In science, an equation like E=mc² is a mathematical law that relates data facts, usually by an equals sign, while a scientific theory explains those facts. For example, the law of gravity is an equation that relates gravity to the mass of a body like the earth, but it isn’t a theory of gravity, so it puzzled even Newton, and he wrote it. Scientific laws describe how observed facts work while scientific theories explain why, so theories aren’t laws. For example, a germ theory of disease doesn’t need equations to work as a theory. In general, theories are theories and laws are laws, so they are always different.
Maxwell’s equations then describe how light waves travel but don’t explain it in theory terms, and the same is true for quantum electrodynamics (QED), its quantized extension. But when the standard model adds that the equations work because the electro-magnetic field emits photons, this is a theory. The theory that gravity is caused by gravitons, nuclear binding by gluons, and neutron decay by weak particles must then stand as such, apart from the equations it explains.
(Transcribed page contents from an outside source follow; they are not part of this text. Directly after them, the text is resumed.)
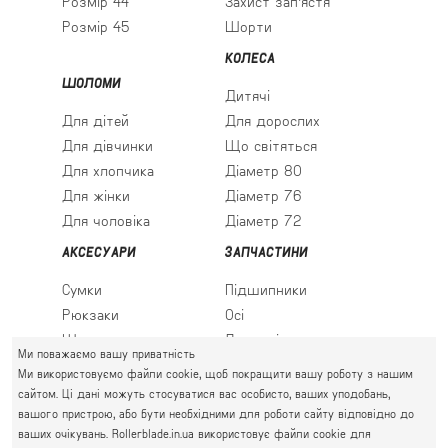
Розмір 44
Захист зап'ястя
Розмір 45
Шорти
КОЛЕСА
ШОЛОМИ
Дитячі
Для дітей
Для дорослих
Для дівчинки
Що світяться
Для хлопчика
Діаметр 80
Для жінки
Діаметр 76
Для чоловіка
Діаметр 72
АКСЕСУАРИ
ЗАПЧАСТИНИ
Сумки
Підшипники
Рюкзаки
Осі
Шкарпетки
Льодові леза
Ми поважаємо вашу приватність
Ми використовуємо файли cookie, щоб покращити вашу роботу з нашим
сайтом. Ці дані можуть стосуватися вас особисто, ваших уподобань,
вашого пристрою, або бути необхідними для роботи сайту відповідно до
ПРАВИЙ БЕРЕГ
ваших очікувань. Rollerblade.in.ua використовує файли cookie для
Святошин, Житомирська, Академмістечко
The difference is that theories should predict new facts but equations just interpolate between the facts they are based on. This ability, to produce new knowledge, is how theories and equations differ, but the theory that virtual photons cause charge effects didn’t tell us anything new about charge, it just avoided the idea of action at a distance.
Attempts were then made to develop a mathematical model based on field theory, hoping for a Theory of Everything, or TOE. The result was superstring theory, then Witten’s M-theory, which assumes our space has eight extra dimensions, curled up so we can’t see them. Unfortunately, the result was a theory that could predict anything, and so it predicted nothing, as Woit explained decades ago:
The possible existence of, say, 10500 consistent different vacuum states for superstring theory probably destroys the hope of using the theory to predict anything. If one picks among this large set just those states whose properties agree with present experimental observations, it is likely there still will be such a large number of these that one can get just about whatever value one wants for the results of any new observation. (Woit, 2006), p242.
Even worse, a theory that predicts everything can’t be falsified, which is bad news in science. That a universe of eleven dimensions somehow collapsed into our three-dimensional world is untestable because no experiment can deny it. Good science is both fruitful and falsifiable, but M-theory was neither, so that it led nowhere is no surprise. Thousands of scientific papers were then written on a theory of dubious scientific merit, so how did this happen?
A field that extends across all space adds a degree of freedom to it, so adding a new field equates to adding a dimension to space. Based on field theory, gravity then adds one dimension, electro-magnetism adds two, the strong force three, and the weak force two. These eight extra dimensions plus the three of space require M-theory to assume eleven dimensions. The problem then lies in the standard model’s invention of new fields, not M-theory itself.
The answer seems to be that in science, assuming a fact to explain a fact isn’t progress. In business, borrowing $100 to make a $100 isn’t profitable, and the same is true for science, but the strategy of assuming a new field to explain a new force has a long history in particle physics.